The playoff beard: myth or reality?
May 27, 2015
Beards have become a common sight on players come playoff time. Fans have seen James Harden sporting a great display of facial hair on the hardwood. When you catch an NHL playoff game, it’s hard to find someone not rocking a beard. But where does the playoff beard come from?
According to Denis Potvin, retired hockey defender, the playoff beard can be traced back to the 1980s New York Islanders hockey team.
The team had to play four games in five nights, leaving little time to shave, and after winning all four games, it was a superstition that they needed to keep the beards.
Some other sports have started taking part in the playoff beard phenomena, but it is definitely a hockey dominated tradition. According to the Wall Street Journal, there are only seven players that are not rocking a beard from the final four teams in the NHL playoffs. That means there are 69 players from four teams donning a beard in this year’s NHL playoffs.
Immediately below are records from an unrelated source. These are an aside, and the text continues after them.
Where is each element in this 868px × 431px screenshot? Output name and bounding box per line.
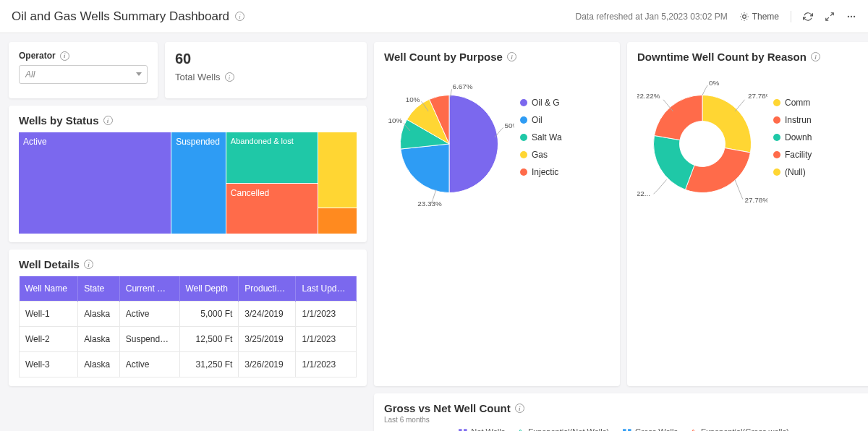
table-cell: Well-2 (20, 327, 78, 352)
swatch-icon (773, 134, 780, 141)
info-icon[interactable] (811, 52, 820, 61)
title-text: Downtime Well Count by Reason (637, 51, 807, 63)
refresh-icon (803, 12, 813, 22)
card-title: Well Count by Purpose (384, 51, 610, 63)
legend-label: (Null) (785, 167, 806, 177)
downtime-donut-card: Downtime Well Count by Reason 0%27.78%27… (627, 42, 868, 386)
total-wells-card: 60 Total Wells (165, 42, 367, 98)
svg-point-1 (848, 15, 849, 17)
info-icon[interactable] (515, 404, 524, 413)
treemap-tile-suspended[interactable]: Suspended (171, 132, 226, 234)
pie-slice[interactable] (685, 148, 750, 193)
swatch-icon (773, 168, 780, 176)
operator-label: Operator (19, 51, 148, 61)
select-wrap (19, 65, 148, 84)
bar-legend: ▮▮Net Wells ∿Exponential(Net Wells) ▮▮Gr… (384, 427, 863, 431)
operator-label-text: Operator (19, 51, 56, 61)
table-cell: Active (119, 352, 179, 377)
legend-item[interactable]: Instrun (773, 115, 863, 125)
table-header[interactable]: Current … (119, 276, 179, 302)
fullscreen-button[interactable] (825, 12, 835, 22)
purpose-pie-chart[interactable]: 50%23.33%10%10%6.67% (384, 66, 514, 209)
info-icon[interactable] (235, 12, 244, 21)
info-icon[interactable] (225, 72, 234, 82)
donut-container: 0%27.78%27.78%22...22.22% CommInstrunDow… (637, 66, 863, 209)
legend-item[interactable]: Oil (520, 115, 610, 125)
svg-point-0 (742, 14, 746, 18)
treemap-tile[interactable] (318, 132, 357, 208)
refresh-timestamp: Data refreshed at Jan 5,2023 03:02 PM (576, 12, 728, 22)
legend-item[interactable]: (Null) (773, 167, 863, 177)
table-header[interactable]: State (78, 276, 119, 302)
treemap-tile-abandoned[interactable]: Abandoned & lost (226, 132, 318, 183)
legend-label: Exponential(Gross wells) (701, 427, 789, 431)
legend-label: Exponential(Net Wells) (528, 427, 609, 431)
table-cell: Active (119, 302, 179, 327)
legend-label: Oil & G (532, 98, 560, 108)
legend-label: Oil (532, 115, 542, 125)
swatch-icon (773, 99, 780, 106)
info-icon[interactable] (84, 260, 93, 269)
bar-icon: ▮▮ (458, 427, 468, 431)
table-row[interactable]: Well-1AlaskaActive5,000 Ft3/24/20191/1/2… (20, 302, 357, 327)
downtime-donut-chart[interactable]: 0%27.78%27.78%22...22.22% (637, 66, 767, 209)
swatch-icon (520, 99, 527, 106)
treemap-chart[interactable]: Active Suspended Abandoned & lost Cancel… (19, 132, 357, 234)
legend-item[interactable]: Downh (773, 132, 863, 142)
treemap-tile-active[interactable]: Active (19, 132, 171, 234)
table-header[interactable]: Producti… (239, 276, 296, 302)
legend-label: Comm (785, 98, 810, 108)
pie-slice[interactable] (654, 95, 702, 140)
bar-icon: ▮▮ (622, 427, 632, 431)
theme-button[interactable]: Theme (739, 12, 779, 22)
table-row[interactable]: Well-2AlaskaSuspend…12,500 Ft3/25/20191/… (20, 327, 357, 352)
pie-slice[interactable] (702, 95, 752, 153)
legend-item[interactable]: Salt Wa (520, 132, 610, 142)
legend-item[interactable]: Injectic (520, 167, 610, 177)
kpi-label: Total Wells (175, 72, 357, 82)
card-title: Well Details (19, 258, 357, 270)
legend-item: ▮▮Gross Wells (622, 427, 678, 431)
well-details-table[interactable]: Well NameStateCurrent …Well DepthProduct… (19, 276, 357, 377)
legend-item[interactable]: Facility (773, 150, 863, 160)
operator-select[interactable] (19, 65, 148, 84)
table-header[interactable]: Well Depth (179, 276, 239, 302)
title-text: Well Count by Purpose (384, 51, 503, 63)
table-cell: Alaska (78, 302, 119, 327)
table-cell: 12,500 Ft (179, 327, 239, 352)
table-header[interactable]: Well Name (20, 276, 78, 302)
wells-by-status-card: Wells by Status Active Suspended Abandon… (9, 106, 367, 242)
treemap-tile-cancelled[interactable]: Cancelled (226, 184, 318, 234)
table-cell: 3/24/2019 (239, 302, 296, 327)
treemap-col: Suspended (171, 132, 226, 234)
swatch-icon (773, 151, 780, 158)
legend-label: Net Wells (471, 427, 505, 431)
table-cell: 1/1/2023 (296, 327, 357, 352)
kpi-label-text: Total Wells (175, 72, 221, 82)
info-icon[interactable] (103, 116, 113, 125)
pie-slice[interactable] (449, 95, 498, 193)
wave-icon: ∿ (691, 427, 698, 431)
pie-slice[interactable] (654, 135, 694, 189)
treemap-tile[interactable] (318, 208, 357, 234)
card-title: Gross vs Net Well Count (384, 402, 863, 414)
card-title: Downtime Well Count by Reason (637, 51, 863, 63)
pie-label: 27.78% (745, 196, 768, 204)
info-icon[interactable] (507, 52, 516, 61)
legend-item[interactable]: Gas (520, 150, 610, 160)
legend-item[interactable]: Oil & G (520, 98, 610, 108)
legend-label: Facility (785, 150, 812, 160)
well-details-card: Well Details Well NameStateCurrent …Well… (9, 249, 367, 386)
card-title: Wells by Status (19, 114, 357, 127)
pie-label: 23.33% (417, 200, 442, 208)
table-header[interactable]: Last Upd… (296, 276, 357, 302)
purpose-pie-card: Well Count by Purpose 50%23.33%10%10%6.6… (374, 42, 620, 386)
legend-item[interactable]: Comm (773, 98, 863, 108)
more-button[interactable] (846, 12, 856, 22)
kpi-row: Operator 60 Total Wells (9, 42, 367, 98)
table-cell: 31,250 Ft (179, 352, 239, 377)
info-icon[interactable] (60, 51, 69, 61)
pie-slice[interactable] (401, 144, 449, 193)
refresh-button[interactable] (803, 12, 813, 22)
table-row[interactable]: Well-3AlaskaActive31,250 Ft3/26/20191/1/… (20, 352, 357, 377)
It is hard to argue against the correlation between success and the playoff beard. Looking at the superstition’s roots, the New York Islanders won four straight championships after growing their beards.
Along with the Islanders, Bjorn Borg grew his beard for five straight Wimbledon championships and won five straight.
For a more modern look at the beards, there’s Harden on the basketball court. The man seems to put more points up on the board with every centimeter his beard grows. There has to be some sort of intimidation factor when facing a man with that mean of a beard.
Along with the great beards, it is always fun to see the attempts from men who don’t have the same degree of success in growing a beard like Harden’s. It is normally a good way to identify the young guns and proven veterans on each team.
A great example of this would be Sidney Crosby. Crosby has seen multiple playoff runs in his years at Pittsburg and has yet to grow a respectable beard. This isn’t to say he hasn’t tried each year, just that it never flourished into anything we can call a beard.
Playoff beards in baseball are a different story. It is common to see many players rocking a beard come October, but they have had them all year, so is it really a playoff beard? For example, Dustin Ackley has been rocking a beard since spring training, so if the Mariners make it to the playoffs, is that a playoff beard?
The playoff beard has turned into a well-known phenomena in sports. No sport can claim the overriding dominance in the playoff beard category, except hockey which seems to the trendsetter when it comes to beards in the playoffs.